Gene therapy shows the ability to restore neuronal dysfunction via therapeutic gene expression. The efficiency of gene expression and delivery to hypoxic injury sites is important for successful gene therapy. Therefore, we established a gene/stem cell therapy system using neuron-specific enolase promoter and induced neural stem cells in combination with valproic acid to increase therapeutic gene expression in hypoxic spinal cord injury.

Methods:

To examine the effect of combined method on enhancing gene expression, we compared neuronal cell-inducible luciferase levels under normoxia or hypoxia conditions in induced neural stem cells with valproic acid. Therapeutic gene, vascular endothelial growth factor, expression with combined method was investigated in hypoxic spinal cord injury model. We verified gene expression levels and the effect of different methods of valproic acid administration in vivo.

Results:

The results showed that neuron-specific enolase promoter enhanced gene expression levels in induced neural stem cells compared to Simian Virus 40 promoter under hypoxic conditions. Valproic acid treatment showed higher gene expression of neuron-specific enolase promoter than without treatment. In addition, gene expression levels and cell viability were different depending on the various concentration of valproic acid.
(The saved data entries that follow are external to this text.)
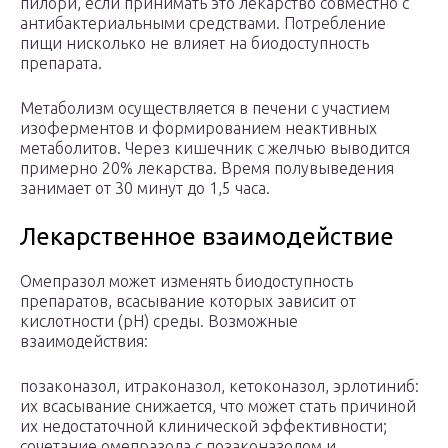
пилори, если принимать это лекарство совместно с
антибактериальными средствами. Потребление
пищи нисколько не влияет на биодоступность
препарата.
Метаболизм осуществляется в печени с участием
изоферментов и формированием неактивных
метаболитов. Через кишечник с желчью выводится
примерно 20% лекарства. Время полувыведения
занимает от 30 минут до 1,5 часа.
Лекарственное взаимодействие
Омепразол может изменять биодоступность
препаратов, всасывание которых зависит от
кислотности (рН) среды. Возможные
взаимодействия:
позаконазол, итраконазол, кетоконазол, эрлотиниб:
их всасывание снижается, что может стать причиной
их недостаточной клинической эффективности;
сочетание омепразола с позаконазолом и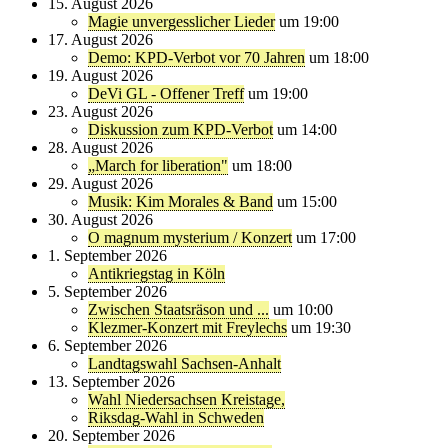
15. August 2026
Magie unvergesslicher Lieder
um 19:00
17. August 2026
Demo: KPD-Verbot vor 70 Jahren
um 18:00
19. August 2026
DeVi GL - Offener Treff
um 19:00
23. August 2026
Diskussion zum KPD-Verbot
um 14:00
28. August 2026
„March for liberation"
um 18:00
29. August 2026
Musik: Kim Morales & Band
um 15:00
30. August 2026
O magnum mysterium / Konzert
um 17:00
1. September 2026
Antikriegstag in Köln
5. September 2026
Zwischen Staatsräson und ...
um 10:00
Klezmer-Konzert mit Freylechs
um 19:30
6. September 2026
Landtagswahl Sachsen-Anhalt
13. September 2026
Wahl Niedersachsen Kreistage,
Riksdag-Wahl in Schweden
20. September 2026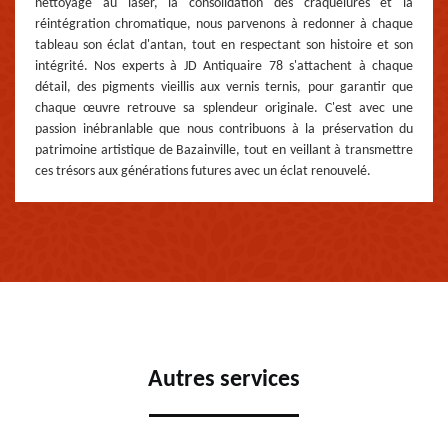
nettoyage au laser, la consolidation des craquelures et la
réintégration chromatique, nous parvenons à redonner à chaque
tableau son éclat d'antan, tout en respectant son histoire et son
intégrité. Nos experts à JD Antiquaire 78 s'attachent à chaque
détail, des pigments vieillis aux vernis ternis, pour garantir que
chaque œuvre retrouve sa splendeur originale. C'est avec une
passion inébranlable que nous contribuons à la préservation du
patrimoine artistique de Bazainville, tout en veillant à transmettre
ces trésors aux générations futures avec un éclat renouvelé.
Autres services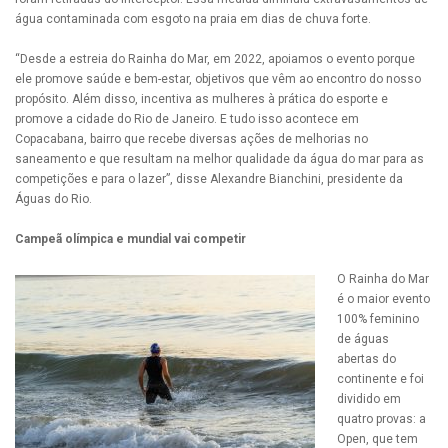
água contaminada com esgoto na praia em dias de chuva forte.
“Desde a estreia do Rainha do Mar, em 2022, apoiamos o evento porque
ele promove saúde e bem-estar, objetivos que vêm ao encontro do nosso
propósito. Além disso, incentiva as mulheres à prática do esporte e
promove a cidade do Rio de Janeiro. E tudo isso acontece em
Copacabana, bairro que recebe diversas ações de melhorias no
saneamento e que resultam na melhor qualidade da água do mar para as
competições e para o lazer”, disse Alexandre Bianchini, presidente da
Águas do Rio.
Campeã olímpica e mundial vai competir
O Rainha do Mar
é o maior evento
100% feminino
de águas
abertas do
continente e foi
dividido em
quatro provas: a
Open, que tem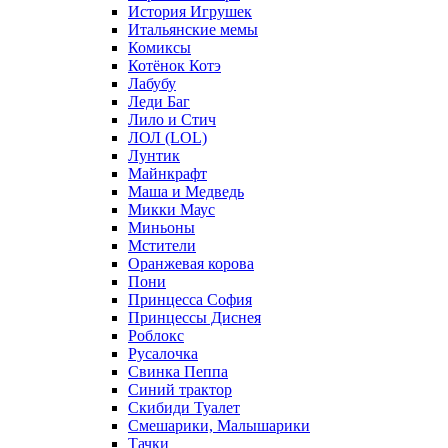
История Игрушек
Итальянские мемы
Комиксы
Котёнок Котэ
Лабубу
Леди Баг
Лило и Стич
ЛОЛ (LOL)
Лунтик
Майнкрафт
Маша и Медведь
Микки Маус
Миньоны
Мстители
Оранжевая корова
Пони
Принцесса София
Принцессы Диснея
Роблокс
Русалочка
Свинка Пеппа
Синий трактор
Скибиди Туалет
Смешарики, Малышарики
Тачки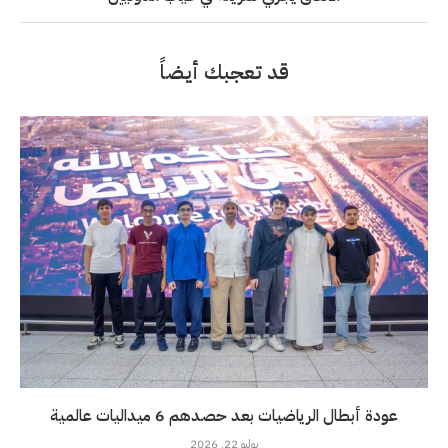
قد تعجبك أيضاً
عودة أبطال الرياضيات بعد حصدهم 6 ميداليات عالمية
يوليو 22, 2026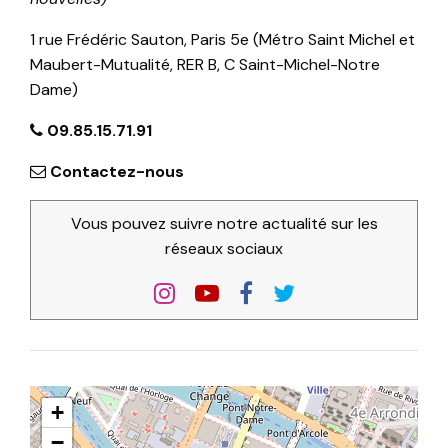
1 rue Frédéric Sauton, Paris 5e (Métro Saint Michel et
Maubert-Mutualité, RER B, C Saint-Michel-Notre
Dame)
09.85.15.71.91
Contactez-nous
Vous pouvez suivre notre actualité sur les
réseaux sociaux
+
−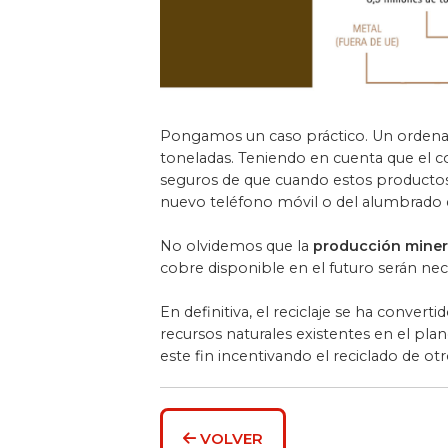
Pongamos un caso práctico. Un ordenado
toneladas. Teniendo en cuenta que el co
seguros de que cuando estos productos 
nuevo teléfono móvil o del alumbrado d
No olvidemos que la
producción miner
cobre disponible en el futuro serán nec
En definitiva, el reciclaje se ha conve
recursos naturales existentes en el pla
este fin incentivando el reciclado de otr
VOLVER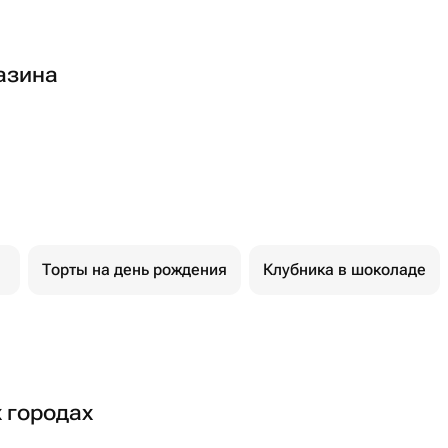
азина
Торты на день рождения
Клубника в шоколаде
х городах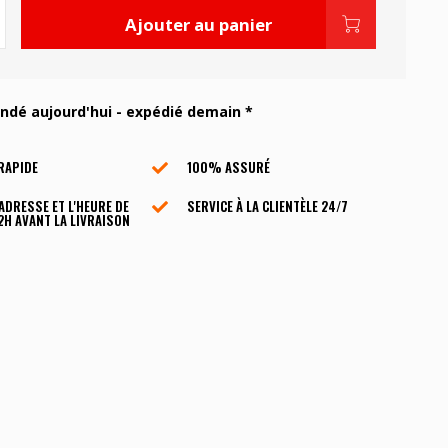
Ajouter au panier
é aujourd'hui - expédié demain *
RAPIDE
100% ASSURÉ
'ADRESSE ET L'HEURE DE
SERVICE À LA CLIENTÈLE ​​24/7
2H AVANT LA LIVRAISON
The gene expression levels were increased significantly when valproic acid was directly injected with induced neural stem cells in vivo.

Conclusion:

In this study, we demonstrated that the combination of neuron-specific enolase promoter and valproic acid induced gene overexpression in induced neural stem cells under hypoxic conditions and also in spinal cord injury depending on valproic acid administration in vivo. Combination of valproic acid and neuron-specific enolase promoter in induced neural stem cells could be an effective gene therapy system for hypoxic spinal cord injury.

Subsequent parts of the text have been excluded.